We also have certain other funding commitments related to our privately held investments that are based on the achievement of
certain agreed-upon milestones. The remaining funding commitments were approximately $56 million as of July 28, 2007, compared with
approximately $34 million as of July 29, 2006. In addition, as of July 28, 2007, we had a commitment to invest $150 million for an equity
interest in VMware, Inc., which was completed subsequent to fiscal year-end.
Off-Balance Sheet Arrangements
We consider our investments in unconsolidated variable interest entities to be off-balance sheet arrangements. In the ordinary course
of business, we have investments in privately held companies and provide financing to certain customers through our wholly owned
subsidiaries, which may be considered to be variable interest entities. We have evaluated our investments in these privately held companies
and customer financings and have determined that there were no significant unconsolidated variable interest entities as of July 28, 2007.
Certain events can require a reassessment of our investments in privately held companies or customer financings to determine if they
are variable interest entities and if we would be regarded as the primary beneficiary. As a result of such events, we may be required to make
additional disclosures or consolidate these entities. Because we may not control these entities, we may not have the ability to influence
these events.
Stock Repurchase Program
In September 2001, our Board of Directors authorized a stock repurchase program. As of July 28, 2007, our Board of Directors had
authorized an aggregate repurchase of up to $52 billion of common stock under this program and the remaining authorized repurchase
amount was $8.8 billion with no termination date. The stock repurchase activity under the stock repurchase program during fiscal 2006
and 2007 is summarized as follows (in millions, except per-share amounts):
Shares
Repurchased
Weighted-
Average Price
per Share
Amount
Repurchased
Remaining
Amount
Authorized
Cumulative balance at July 30, 2005 1,496 $ 18.15 $ 27,153 $ 7,847
Additional authorization 5,000
Repurchase of common stock 435 19.07 8,295 (8,295)

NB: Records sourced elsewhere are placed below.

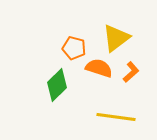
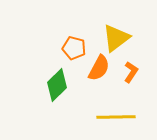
orange semicircle: rotated 100 degrees clockwise
orange L-shape: rotated 15 degrees counterclockwise
yellow line: rotated 9 degrees counterclockwise
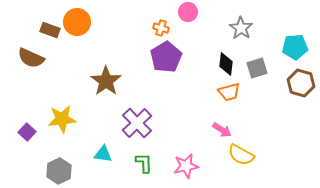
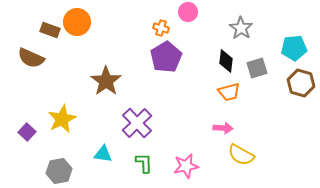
cyan pentagon: moved 1 px left, 1 px down
black diamond: moved 3 px up
yellow star: rotated 20 degrees counterclockwise
pink arrow: moved 1 px right, 2 px up; rotated 30 degrees counterclockwise
gray hexagon: rotated 15 degrees clockwise
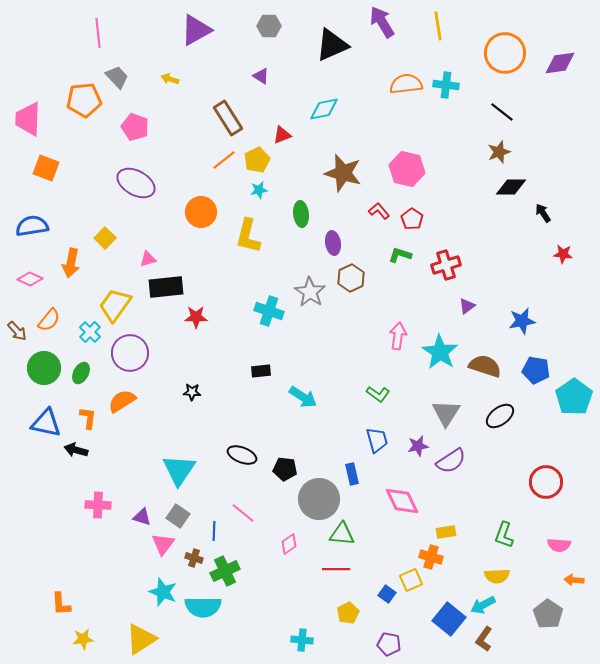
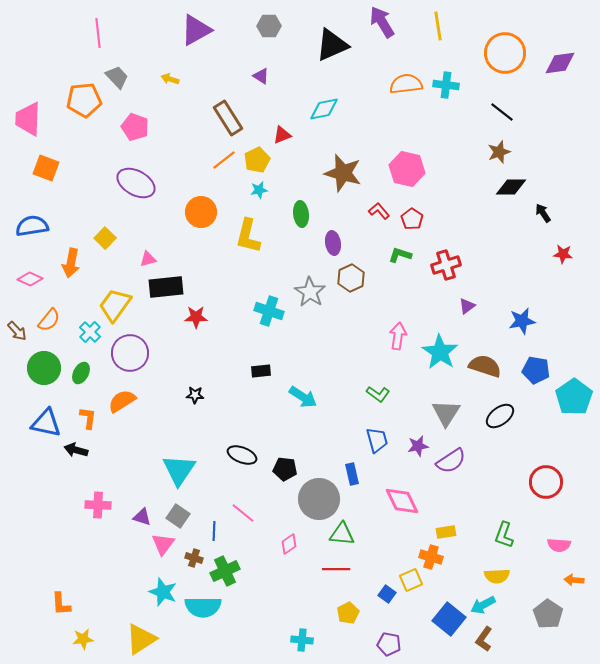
black star at (192, 392): moved 3 px right, 3 px down
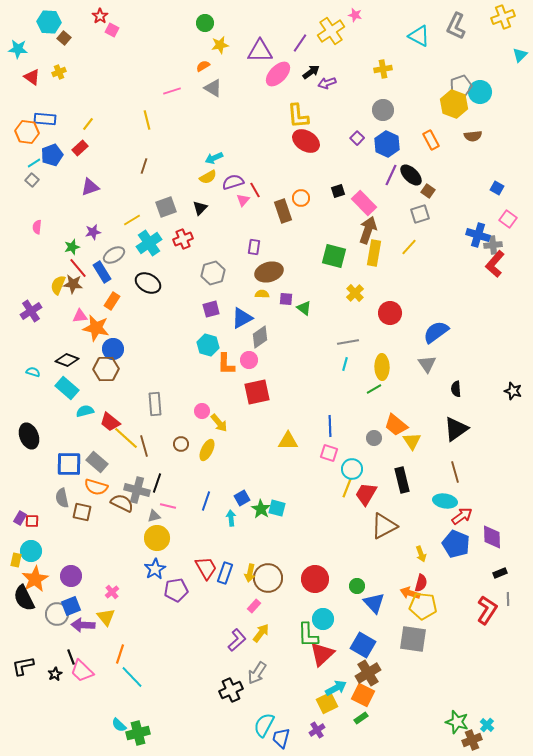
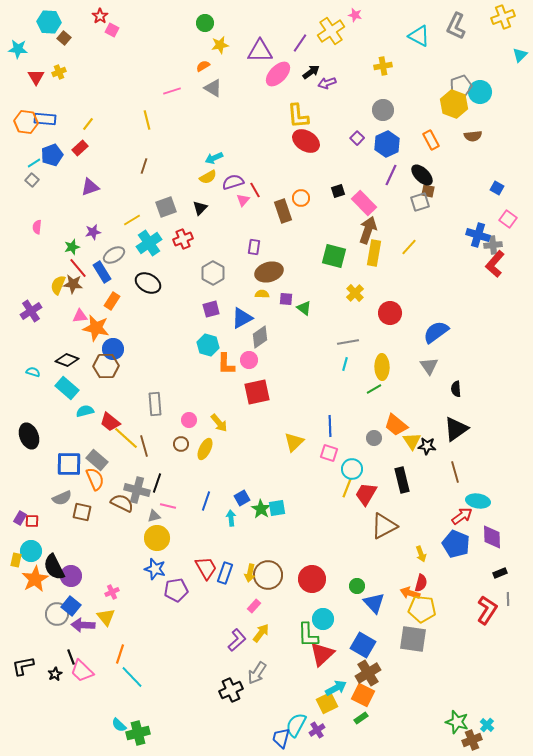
yellow cross at (383, 69): moved 3 px up
red triangle at (32, 77): moved 4 px right; rotated 24 degrees clockwise
orange hexagon at (27, 132): moved 1 px left, 10 px up
blue hexagon at (387, 144): rotated 10 degrees clockwise
black ellipse at (411, 175): moved 11 px right
brown square at (428, 191): rotated 24 degrees counterclockwise
gray square at (420, 214): moved 12 px up
gray hexagon at (213, 273): rotated 15 degrees counterclockwise
gray triangle at (427, 364): moved 2 px right, 2 px down
brown hexagon at (106, 369): moved 3 px up
black star at (513, 391): moved 86 px left, 55 px down; rotated 12 degrees counterclockwise
pink circle at (202, 411): moved 13 px left, 9 px down
yellow triangle at (288, 441): moved 6 px right, 1 px down; rotated 45 degrees counterclockwise
yellow ellipse at (207, 450): moved 2 px left, 1 px up
gray rectangle at (97, 462): moved 2 px up
orange semicircle at (96, 487): moved 1 px left, 8 px up; rotated 130 degrees counterclockwise
gray semicircle at (62, 498): rotated 102 degrees counterclockwise
cyan ellipse at (445, 501): moved 33 px right
cyan square at (277, 508): rotated 24 degrees counterclockwise
blue star at (155, 569): rotated 25 degrees counterclockwise
brown circle at (268, 578): moved 3 px up
red circle at (315, 579): moved 3 px left
pink cross at (112, 592): rotated 16 degrees clockwise
black semicircle at (24, 598): moved 30 px right, 31 px up
blue square at (71, 606): rotated 30 degrees counterclockwise
yellow pentagon at (423, 606): moved 1 px left, 3 px down
cyan semicircle at (264, 725): moved 32 px right
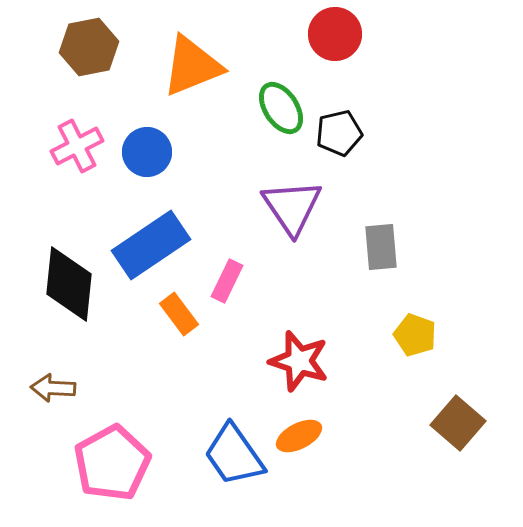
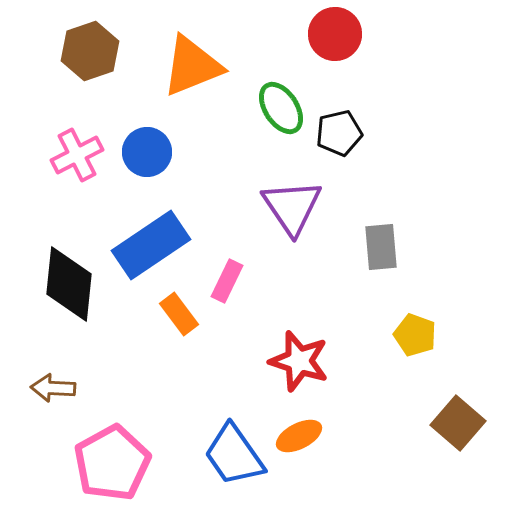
brown hexagon: moved 1 px right, 4 px down; rotated 8 degrees counterclockwise
pink cross: moved 9 px down
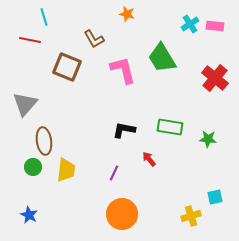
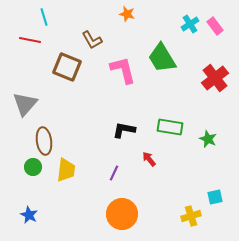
pink rectangle: rotated 48 degrees clockwise
brown L-shape: moved 2 px left, 1 px down
red cross: rotated 12 degrees clockwise
green star: rotated 18 degrees clockwise
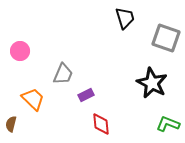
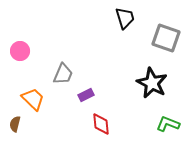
brown semicircle: moved 4 px right
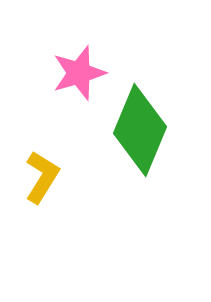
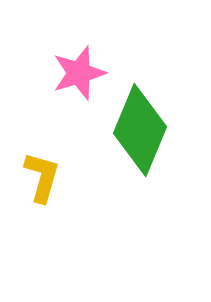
yellow L-shape: rotated 16 degrees counterclockwise
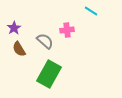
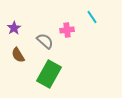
cyan line: moved 1 px right, 6 px down; rotated 24 degrees clockwise
brown semicircle: moved 1 px left, 6 px down
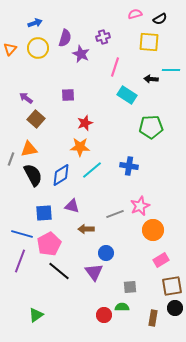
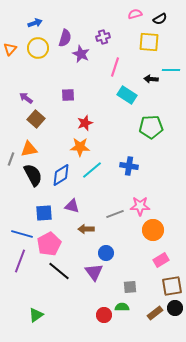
pink star at (140, 206): rotated 24 degrees clockwise
brown rectangle at (153, 318): moved 2 px right, 5 px up; rotated 42 degrees clockwise
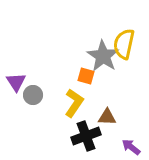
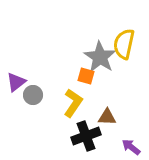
gray star: moved 3 px left, 1 px down
purple triangle: rotated 25 degrees clockwise
yellow L-shape: moved 1 px left
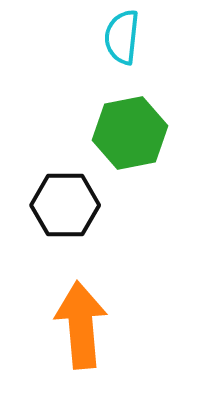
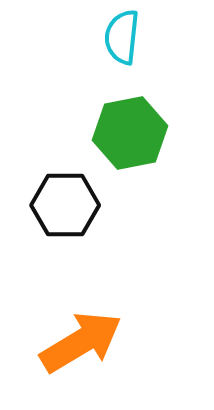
orange arrow: moved 17 px down; rotated 64 degrees clockwise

Cumulative balance at July 29, 2006 1,931 $ 18.36 $ 35,448 $ 4,552
Additional authorization 12,000
Repurchase of common stock(1) 297 26.12 7,781 (7,781)
Cumulative balance at July 28, 2007 2,228 $ 19.40 $ 43,229 $ 8,771
(1) Includes stock repurchases of $100 million which were settled subsequent to July 28, 2007.
The purchase price for the shares of our common stock repurchased is reflected as a reduction to shareholders’ equity. In accordance with
Accounting Principles Board Opinion No. 6, “Status of Accounting Research Bulletins,” we are required to allocate the purchase price of the
repurchased shares as (i) a reduction to retained earnings until retained earnings are zero and then as an increase to accumulated deficit
and (ii) a reduction of common stock and additional paid-in capital. Issuance of common stock and the tax benefit related to employee stock
incentive plans are recorded as an increase to common stock and additional paid-in capital. As a result of future repurchases, we may
report an accumulated deficit as a component in shareholders’ equity.
Liquidity and Capital Resource Requirements
Based on past performance and current expectations, we believe our cash and cash equivalents, investments, and cash generated
from operations, and our ability to access capital markets, including committed credit lines, will satisfy our working capital needs, capital
expenditures, investment requirements, stock repurchases, contractual obligations, commitments, future customer financings, and other
liquidity requirements associated with our operations through at least the next 12 months. We believe that the most strategic uses of our
cash resources include repurchase of shares, strategic investments to gain access to new technologies, acquisitions, customer financing
activities, and working capital. There are no other transactions, arrangements, or other relationships with unconsolidated entities or other
persons that are reasonably likely to materially affect liquidity, the availability, and our requirements for capital resources.